■ Action item: Copy out each line from the material where the word "kæreste" is found.

::::

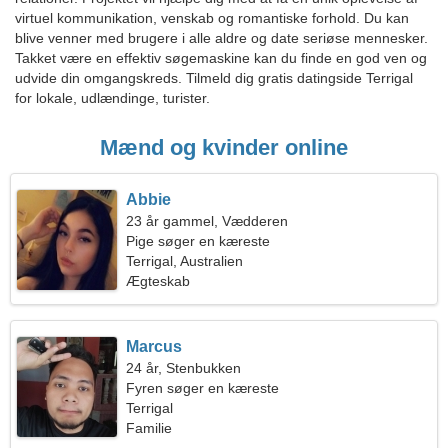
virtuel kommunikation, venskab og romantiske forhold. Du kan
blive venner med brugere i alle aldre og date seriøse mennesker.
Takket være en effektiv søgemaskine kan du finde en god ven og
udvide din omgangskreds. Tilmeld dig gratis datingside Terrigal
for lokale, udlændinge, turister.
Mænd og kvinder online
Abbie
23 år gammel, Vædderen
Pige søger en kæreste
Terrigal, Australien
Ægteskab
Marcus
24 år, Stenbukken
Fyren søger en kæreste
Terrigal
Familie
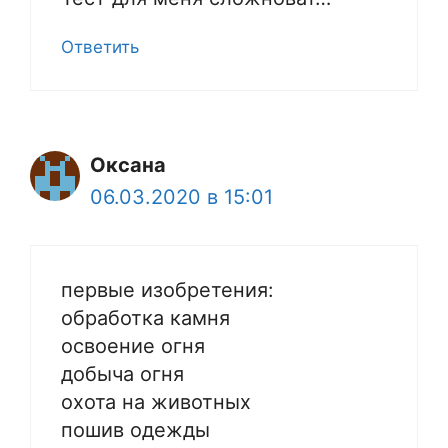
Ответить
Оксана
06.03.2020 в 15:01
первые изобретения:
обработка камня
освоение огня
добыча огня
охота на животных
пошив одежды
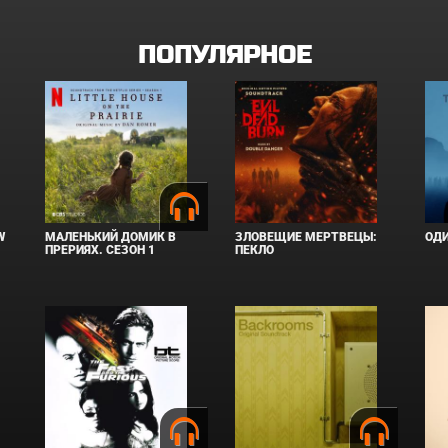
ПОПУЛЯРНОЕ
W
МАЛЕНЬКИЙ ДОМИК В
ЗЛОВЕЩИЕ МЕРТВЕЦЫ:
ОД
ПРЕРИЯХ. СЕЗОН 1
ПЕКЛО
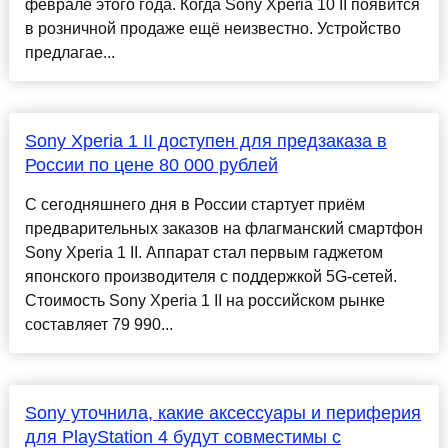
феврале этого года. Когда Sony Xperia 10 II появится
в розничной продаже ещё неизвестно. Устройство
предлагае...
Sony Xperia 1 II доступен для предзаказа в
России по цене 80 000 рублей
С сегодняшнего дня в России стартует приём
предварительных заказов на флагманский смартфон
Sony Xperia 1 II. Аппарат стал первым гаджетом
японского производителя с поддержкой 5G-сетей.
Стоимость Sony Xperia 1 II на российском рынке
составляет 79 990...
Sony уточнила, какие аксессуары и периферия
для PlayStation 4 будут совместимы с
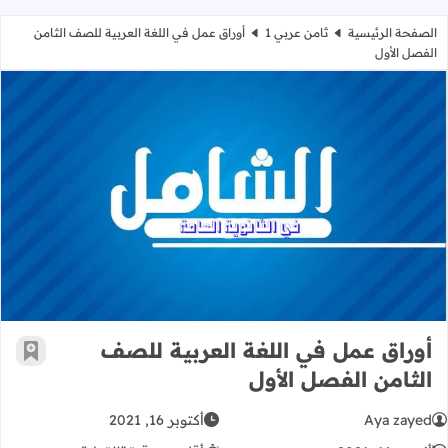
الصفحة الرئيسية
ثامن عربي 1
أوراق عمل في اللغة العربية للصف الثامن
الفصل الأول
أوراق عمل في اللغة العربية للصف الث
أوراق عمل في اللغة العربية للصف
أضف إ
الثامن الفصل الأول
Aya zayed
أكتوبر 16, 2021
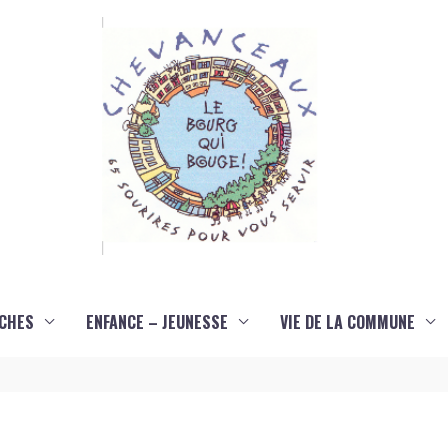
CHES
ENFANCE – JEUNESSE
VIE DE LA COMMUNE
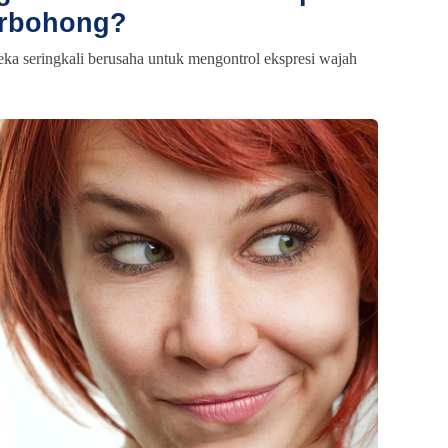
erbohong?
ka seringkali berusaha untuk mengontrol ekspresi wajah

::::

■ Answer for the task:
Pige søger en kæreste
Fyren søger en kæreste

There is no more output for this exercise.